*** Begin section ***

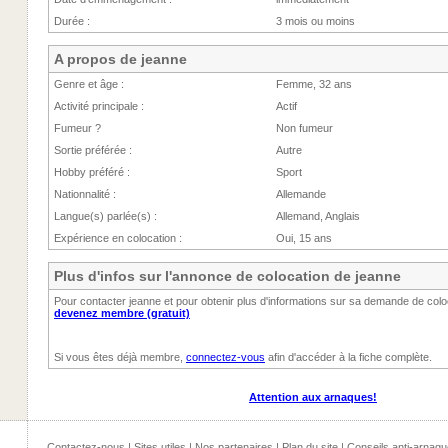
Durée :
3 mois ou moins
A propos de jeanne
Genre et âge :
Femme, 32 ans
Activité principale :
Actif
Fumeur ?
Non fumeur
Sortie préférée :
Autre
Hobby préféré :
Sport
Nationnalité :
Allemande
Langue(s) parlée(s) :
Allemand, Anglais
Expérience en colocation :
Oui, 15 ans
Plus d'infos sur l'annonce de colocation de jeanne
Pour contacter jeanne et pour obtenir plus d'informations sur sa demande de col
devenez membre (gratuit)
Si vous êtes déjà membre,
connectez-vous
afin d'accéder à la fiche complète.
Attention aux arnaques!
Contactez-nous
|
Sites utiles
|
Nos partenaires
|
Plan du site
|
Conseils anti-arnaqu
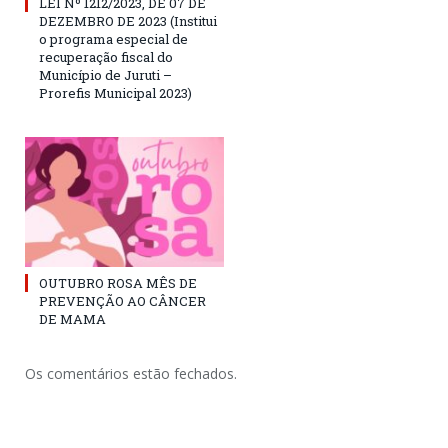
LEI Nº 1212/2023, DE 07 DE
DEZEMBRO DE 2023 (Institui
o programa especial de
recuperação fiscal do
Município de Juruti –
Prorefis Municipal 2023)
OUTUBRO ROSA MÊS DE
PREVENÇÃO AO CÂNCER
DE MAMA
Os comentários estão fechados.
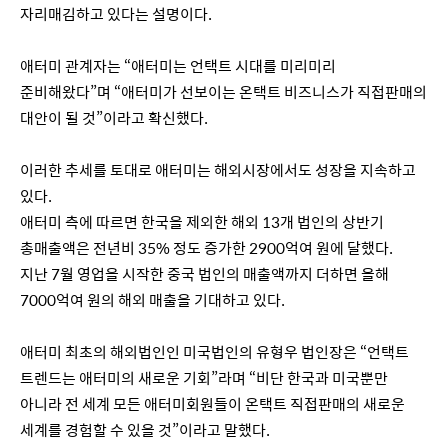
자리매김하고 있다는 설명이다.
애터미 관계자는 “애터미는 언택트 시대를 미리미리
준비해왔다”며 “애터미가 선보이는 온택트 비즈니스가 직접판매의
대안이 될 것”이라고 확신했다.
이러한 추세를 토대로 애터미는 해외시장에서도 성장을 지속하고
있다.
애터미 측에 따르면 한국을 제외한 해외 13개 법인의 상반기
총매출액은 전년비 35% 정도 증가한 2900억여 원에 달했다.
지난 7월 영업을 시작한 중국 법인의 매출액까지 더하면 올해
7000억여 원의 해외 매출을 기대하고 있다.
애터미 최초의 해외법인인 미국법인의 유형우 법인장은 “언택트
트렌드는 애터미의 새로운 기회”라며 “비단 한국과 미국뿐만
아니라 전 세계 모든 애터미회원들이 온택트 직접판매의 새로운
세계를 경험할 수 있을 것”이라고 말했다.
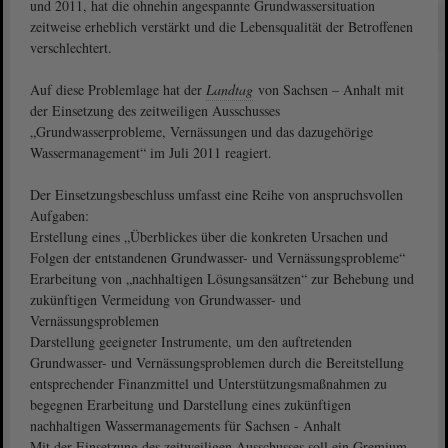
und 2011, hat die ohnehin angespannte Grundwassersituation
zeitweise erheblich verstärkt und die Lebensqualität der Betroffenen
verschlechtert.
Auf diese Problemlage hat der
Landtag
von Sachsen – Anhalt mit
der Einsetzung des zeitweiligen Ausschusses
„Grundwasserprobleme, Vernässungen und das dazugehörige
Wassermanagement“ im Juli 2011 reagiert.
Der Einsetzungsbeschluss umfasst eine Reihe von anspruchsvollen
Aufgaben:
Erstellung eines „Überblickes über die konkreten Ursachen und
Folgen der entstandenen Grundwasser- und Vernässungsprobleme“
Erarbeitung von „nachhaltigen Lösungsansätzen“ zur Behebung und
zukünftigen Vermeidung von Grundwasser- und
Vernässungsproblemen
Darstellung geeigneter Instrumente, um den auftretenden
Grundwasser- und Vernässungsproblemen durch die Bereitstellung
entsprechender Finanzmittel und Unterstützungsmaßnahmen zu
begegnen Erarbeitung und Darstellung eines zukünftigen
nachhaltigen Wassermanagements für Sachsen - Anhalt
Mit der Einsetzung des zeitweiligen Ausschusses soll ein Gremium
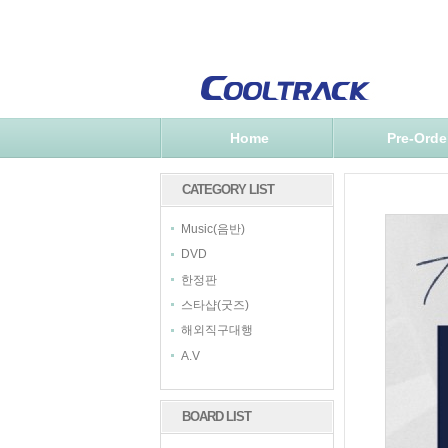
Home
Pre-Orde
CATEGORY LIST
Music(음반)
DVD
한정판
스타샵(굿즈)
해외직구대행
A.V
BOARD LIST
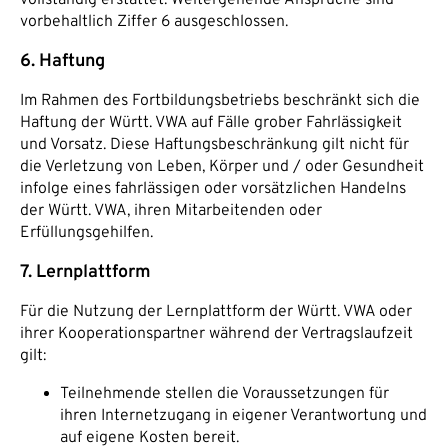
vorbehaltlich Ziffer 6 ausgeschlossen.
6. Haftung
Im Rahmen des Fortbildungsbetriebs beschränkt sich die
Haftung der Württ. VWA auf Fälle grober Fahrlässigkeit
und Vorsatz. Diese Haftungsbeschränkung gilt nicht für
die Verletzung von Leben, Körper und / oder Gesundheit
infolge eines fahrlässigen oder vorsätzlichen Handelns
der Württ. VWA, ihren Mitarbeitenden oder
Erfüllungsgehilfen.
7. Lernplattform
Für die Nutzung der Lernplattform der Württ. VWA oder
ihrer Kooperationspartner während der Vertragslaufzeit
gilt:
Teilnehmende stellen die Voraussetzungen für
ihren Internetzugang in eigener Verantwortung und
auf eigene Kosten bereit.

*** End section ***

Task to carry out:
Only the lines from the beginning of the listing up to and including the line with "Juli 2011 reagiert." should appear in the reply, copied word for word and free of pictures.

Response:
Durée :
3 mois ou moins
A propos de jeanne
Genre et âge :
Femme, 32 ans
Activité principale :
Actif
Fumeur ?
Non fumeur
Sortie préférée :
Autre
Hobby préféré :
Sport
Nationnalité :
Allemande
Langue(s) parlée(s) :
Allemand, Anglais
Expérience en colocation :
Oui, 15 ans
Plus d'infos sur l'annonce de colocation de jeanne
Pour contacter jeanne et pour obtenir plus d'informations sur sa demande de col
devenez membre (gratuit)
Si vous êtes déjà membre,
connectez-vous
afin d'accéder à la fiche complète.
Attention aux arnaques!
Contactez-nous
|
Sites utiles
|
Nos partenaires
|
Plan du site
|
Conseils anti-arnaqu
LEI Nº 1212/2023, DE 07 DE
DEZEMBRO DE 2023 (Institui
o programa especial de
recuperação fiscal do
Município de Juruti –
Prorefis Municipal 2023)
OUTUBRO ROSA MÊS DE
PREVENÇÃO AO CÂNCER
DE MAMA
Os comentários estão fechados.
자리매김하고 있다는 설명이다.
애터미 관계자는 “애터미는 언택트 시대를 미리미리
준비해왔다”며 “애터미가 선보이는 온택트 비즈니스가 직접판매의
대안이 될 것”이라고 확신했다.
이러한 추세를 토대로 애터미는 해외시장에서도 성장을 지속하고
있다.
애터미 측에 따르면 한국을 제외한 해외 13개 법인의 상반기
총매출액은 전년비 35% 정도 증가한 2900억여 원에 달했다.
지난 7월 영업을 시작한 중국 법인의 매출액까지 더하면 올해
7000억여 원의 해외 매출을 기대하고 있다.
애터미 최초의 해외법인인 미국법인의 유형우 법인장은 “언택트
트렌드는 애터미의 새로운 기회”라며 “비단 한국과 미국뿐만
아니라 전 세계 모든 애터미회원들이 온택트 직접판매의 새로운
세계를 경험할 수 있을 것”이라고 말했다.
und 2011, hat die ohnehin angespannte Grundwassersituation
zeitweise erheblich verstärkt und die Lebensqualität der Betroffenen
verschlechtert.
Auf diese Problemlage hat der
Landtag
von Sachsen – Anhalt mit
der Einsetzung des zeitweiligen Ausschusses
„Grundwasserprobleme, Vernässungen und das dazugehörige
Wassermanagement“ im Juli 2011 reagiert.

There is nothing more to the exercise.